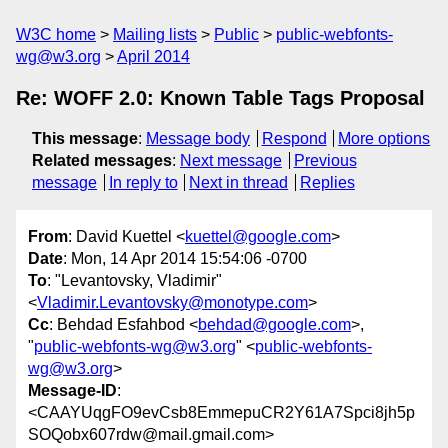
W3C home
Mailing lists
Public
public-webfonts-
wg@w3.org
April 2014
Re: WOFF 2.0: Known Table Tags Proposal
This message
:
Message body
Respond
More options
Related messages
:
Next message
Previous
message
In reply to
Next in thread
Replies
From
: David Kuettel <
kuettel@google.com
>
Date
: Mon, 14 Apr 2014 15:54:06 -0700
To
: "Levantovsky, Vladimir"
<
Vladimir.Levantovsky@monotype.com
>
Cc
: Behdad Esfahbod <
behdad@google.com
>,
"
public-webfonts-wg@w3.org
" <
public-webfonts-
wg@w3.org
>
Message-ID
:
<CAAYUqgFO9evCsb8EmmepuCR2Y61A7Spci8jh5p
SOQobx607rdw@mail.gmail.com>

================================

* WHAT YOU HAVE TO DO
Put each line of the listing above into the copy exactly, dropping the pictures.

* RESPONSE FOR THIS EXERCISE
W3C home
Mailing lists
Public
public-webfonts-
wg@w3.org
April 2014
Re: WOFF 2.0: Known Table Tags Proposal
This message
:
Message body
Respond
More options
Related messages
:
Next message
Previous
message
In reply to
Next in thread
Replies
From
: David Kuettel <
kuettel@google.com
>
Date
: Mon, 14 Apr 2014 15:54:06 -0700
To
: "Levantovsky, Vladimir"
<
Vladimir.Levantovsky@monotype.com
>
Cc
: Behdad Esfahbod <
behdad@google.com
>,
"
public-webfonts-wg@w3.org
" <
public-webfonts-
wg@w3.org
>
Message-ID
:
<CAAYUqgFO9evCsb8EmmepuCR2Y61A7Spci8jh5p
SOQobx607rdw@mail.gmail.com>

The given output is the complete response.